«Ma mémoire est une foule noire couronnée de drapeaux
rouges, et elle s'appelle Madeleine. Madeleine, c'est la
Basilique de Vézelay. Madeleine, c'est ma grand-mère.
Madeleine, c'est moi. C'est elle qui, la première, m'a raconté notre
histoire. J'avais quatre ans, j'avais dix ans, j'avais seize ans. Dans sa
voix, j'écoutais d'autres voix, venues du fond des siècles : la voix de
Jules, son père, la voix de Jules-Antoine, son grand-père, la voix du
grand-oncle Armand Perreau déporté en 1852, la voix de Camélinat,
venant redire à la forge ses conversations avec Marx et Jaurès, la
fondation de la Première Internationale ouvrière et l'écrasement de
la Commune ; la voix, plus proche, dans la salle à manger des Cités,
à Migennes, de René le résistant ou de Prosper Môquet, le député
communiste de l'Yonne, et de sa femme Juliette. Huit générations de
Rouges.
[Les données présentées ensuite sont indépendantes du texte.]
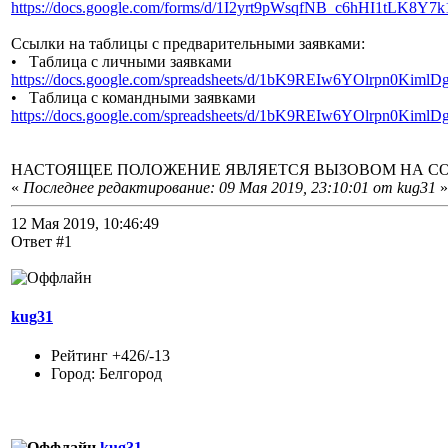
https://docs.google.com/forms/d/1I2yrt9pWsqfNB_c6hHI1tLK8Y
Ссылки на таблицы с предварительными заявками:
• Таблица с личными заявками
https://docs.google.com/spreadsheets/d/1bK9REIw6YOlrpn0Ki
• Таблица с командными заявками
https://docs.google.com/spreadsheets/d/1bK9REIw6YOlrpn0Ki
НАСТОЯЩЕЕ ПОЛОЖЕНИЕ ЯВЛЯЕТСЯ ВЫЗОВОМ НА С
«
Последнее редактирование: 09 Мая 2019, 23:10:01 от kug31
»
12 Мая 2019, 10:46:49
Ответ #1
kug31
Рейтинг +426/-13
Город: Белгород
kug31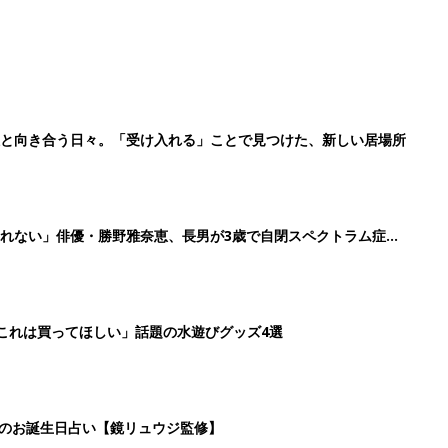
症と向き合う日々。「受け入れる」ことで見つけた、新しい居場所
れない」俳優・勝野雅奈恵、長男が3歳で自閉スペクトラム症と
「これは買ってほしい」話題の水遊びグッズ4選
日のお誕生日占い【鏡リュウジ監修】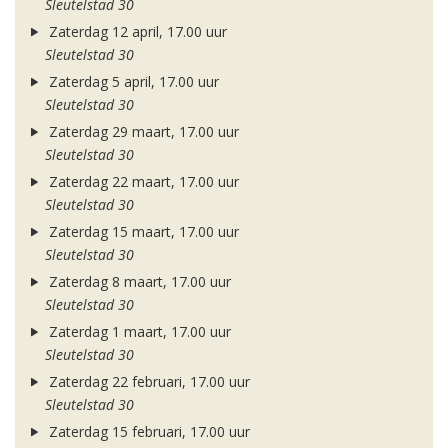
Sleutelstad 30
Zaterdag 12 april, 17.00 uur
Sleutelstad 30
Zaterdag 5 april, 17.00 uur
Sleutelstad 30
Zaterdag 29 maart, 17.00 uur
Sleutelstad 30
Zaterdag 22 maart, 17.00 uur
Sleutelstad 30
Zaterdag 15 maart, 17.00 uur
Sleutelstad 30
Zaterdag 8 maart, 17.00 uur
Sleutelstad 30
Zaterdag 1 maart, 17.00 uur
Sleutelstad 30
Zaterdag 22 februari, 17.00 uur
Sleutelstad 30
Zaterdag 15 februari, 17.00 uur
Voici leur histoire, notre histoire, votre histoire.
«Contre les accusations d'avoir été les fourriers d'un nouveau
fascisme, je ne plaide pas l'innocence. Je veux juste nous donner
une chance de comprendre qu'aucun régime politique n'incarnera
jamais une définitive justice. Et que le combat doit être indéfiniment
recommencé. Je veux donner une chance à Madeleine de dire enfin je.»